Level-2: “Partial Automation”: Driver must remain alert, engaged, in the environment and in control. Vehicle can perform one or more driving tasks simultaneously.
Level-3: “Conditional Automation”: The vehicle monitors the environment and can perform driving tasks. Driver is not required to remain constantly alert, but must be ready to take control with notice.
Level-4: “High Automation”: Vehicle performs all driving tasks and monitors environment under limited conditions. Driver may still be required to intervene.
Level-5: “Full Automation”: Vehicle performs all driving functions under all conditions. Driver is not required.
Using this analogy, strong engagement will look more like the lower levels on this scale (1-2): constant human monitoring and review for every decision made by the AI. Weak engagement might just look like the higher levels on this scale (3-4): humans checking in randomly to make sure that AI systems are meeting performance and safety metrics.

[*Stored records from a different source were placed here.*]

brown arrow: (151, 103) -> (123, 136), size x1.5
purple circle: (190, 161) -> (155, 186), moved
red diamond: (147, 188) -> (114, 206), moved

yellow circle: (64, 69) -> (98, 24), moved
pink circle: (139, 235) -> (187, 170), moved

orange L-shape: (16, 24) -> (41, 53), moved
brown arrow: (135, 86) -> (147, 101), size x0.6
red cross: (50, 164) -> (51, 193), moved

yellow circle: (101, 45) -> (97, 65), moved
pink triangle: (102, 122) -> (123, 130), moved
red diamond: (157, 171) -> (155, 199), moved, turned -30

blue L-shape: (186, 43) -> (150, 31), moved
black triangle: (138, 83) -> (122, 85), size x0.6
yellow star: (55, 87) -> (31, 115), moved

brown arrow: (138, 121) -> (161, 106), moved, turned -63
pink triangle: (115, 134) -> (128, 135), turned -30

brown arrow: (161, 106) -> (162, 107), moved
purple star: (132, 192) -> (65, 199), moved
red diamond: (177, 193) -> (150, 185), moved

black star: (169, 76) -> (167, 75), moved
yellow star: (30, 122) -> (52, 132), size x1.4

It may seem like the best balance between productivity and safety/liability is a weak hybrid approach (levels 3-4), and this is indeed what many organizations are currently moving towards in their corporate policies. However, I believe this is the wrong approach, because weak engagement in H-AI work introduces a new type of risk: a false sense of vigilance. Asking a human worker to monitor an AI system sounds good in theory, but research has shown that it does not work in practice. People tend to trust an AI system more and more over time, a phenomenon known as automation complacency. Drivers told to monitor the behavior of an autonomous vehicle often fall asleep. Radiologists miss more cases of cancer when they use an automated system than without one. Students using AI may perform worse on standardized tests compared with those who use no tools. And there is, of course, the most famous example of overreliance on automation: in 2009 the pilots on Air France 447 failed to take control in time from their automated system, leading to a fatal crash. Some research suggests that this is a systemic problem in weak hybrid approaches to automating tasks, and AI systems post an especially high risk for automation complacency. Because of this, I recommend that organizations move instead towards a strong hybrid approach (levels 1-2), rather than a weak one. As surprising as it sounds, it may even be safer to have a task fully automated than to use a weak hybrid approach, since at least a fully automated task will lead to more vigilance downstream!

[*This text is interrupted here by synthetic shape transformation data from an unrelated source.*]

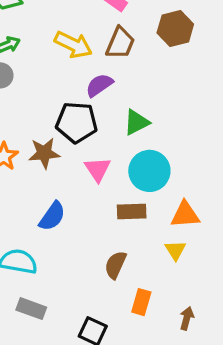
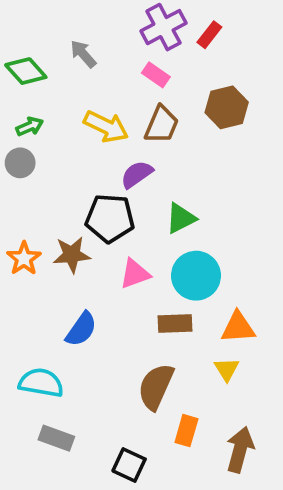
pink triangle: (98, 169) -> (135, 274), turned 44
brown semicircle: (115, 265) -> (156, 387), size x1.4
brown arrow: (187, 318) -> (240, 450), size x1.6

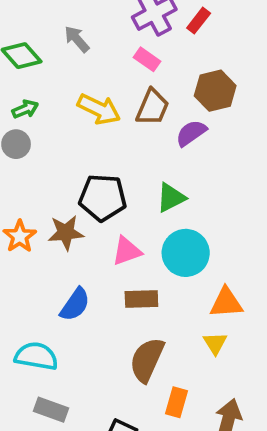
purple semicircle: (137, 174) -> (191, 133), moved
brown rectangle: (175, 323) -> (141, 299), moved

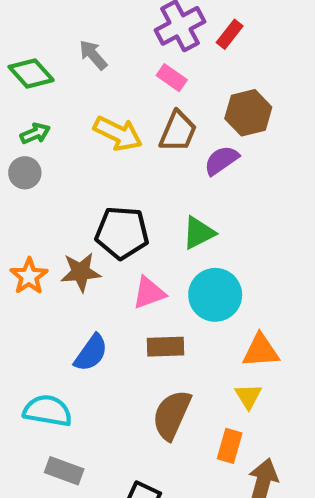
orange rectangle: (176, 402) -> (230, 446), moved

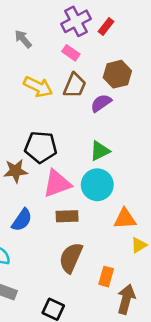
green triangle: (199, 233) -> (100, 151), moved
pink triangle: (149, 293) -> (57, 184), size x1.4
yellow triangle: (248, 396) -> (139, 245), moved, turned 30

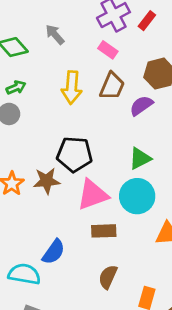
yellow arrow: (38, 87) -> (72, 87), turned 68
blue semicircle: (22, 220) -> (54, 252), moved
brown semicircle: (71, 258) -> (108, 277), size x0.7

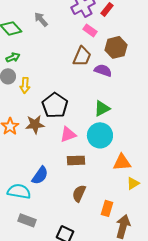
pink rectangle: (108, 50) -> (90, 30), moved
yellow arrow: (72, 87) -> (25, 85), moved, size x0.7
purple semicircle: (141, 106) -> (103, 70), turned 54
black pentagon: (74, 154) -> (55, 105), turned 30
pink triangle: (93, 195) -> (68, 134), size x0.7

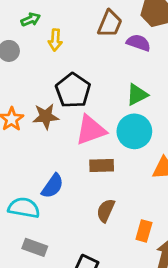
green arrow: (13, 57) -> (31, 20), moved
yellow arrow: (25, 85) -> (55, 40), moved
pink triangle: (68, 134) -> (91, 130), size x1.4

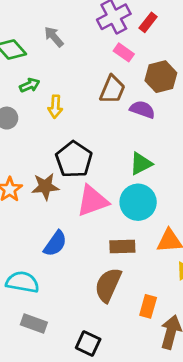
brown rectangle: (102, 166) -> (122, 246), moved
blue semicircle: (53, 186) -> (55, 244), moved
brown semicircle: (106, 211) -> (108, 285), size x1.4

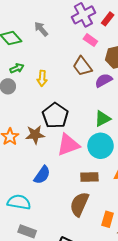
green arrow: (30, 85) -> (17, 68), moved
brown trapezoid: (112, 89) -> (82, 66), turned 120
purple semicircle: (142, 109) -> (104, 80), turned -48

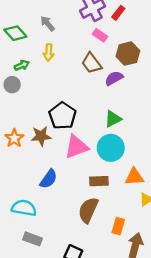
yellow arrow: (42, 78) -> (49, 52), moved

In summary, the benefits of each method for H-AI work described here can be visualized in the following table, where weak hybrid approaches lead to a loss in vigilance, along with safety and liability risks.

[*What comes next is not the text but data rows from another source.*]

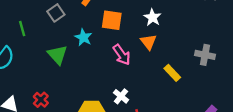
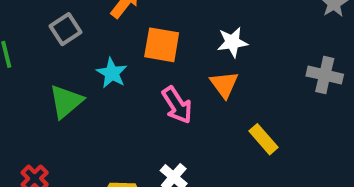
white star: (152, 17) -> (232, 42), turned 30
green triangle: (57, 55) -> (66, 102), turned 30
gray cross: (205, 55) -> (325, 75), moved

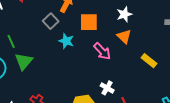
gray square: (66, 29) -> (51, 21), moved
green triangle: (66, 102) -> (24, 61), moved

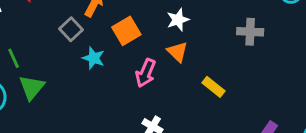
orange square: (89, 22) -> (126, 31), turned -30
pink arrow: (102, 51) -> (146, 73), turned 66

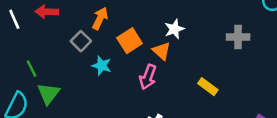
orange triangle: (177, 52) -> (161, 51), moved

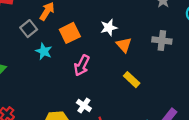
orange triangle: (161, 51) -> (124, 45), moved

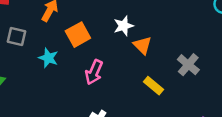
gray square: (29, 29) -> (17, 37), moved, turned -35
gray cross: (162, 41) -> (188, 65), moved, turned 36

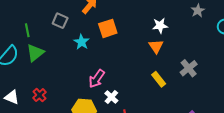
white star: (124, 26) -> (160, 26), moved
pink arrow: (94, 72) -> (97, 79), moved

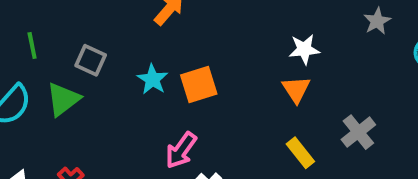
gray square: (60, 21) -> (91, 60), moved
orange square: (108, 28) -> (199, 84), moved
green line: (27, 30) -> (32, 45), moved

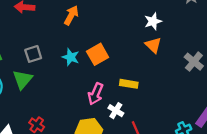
gray square: (91, 60) -> (33, 54), turned -30
yellow rectangle: (300, 153) -> (129, 84), moved, turned -30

Clearly, H-AI work might take us to either the best possible outcome or the worst possible outcome, depending on how we manage it. Organizations must find a path to strong engagement in H-AI work, while avoiding the deathtrap of false vigilance in weak engagement. This is one of the goals of current academic and industry management research, and a top priority among my colleagues at the Tepper School of Business (see recent examples here and here). Finding the right management tools to chart this path will be one of the key challenges faced by organizations in the coming decade.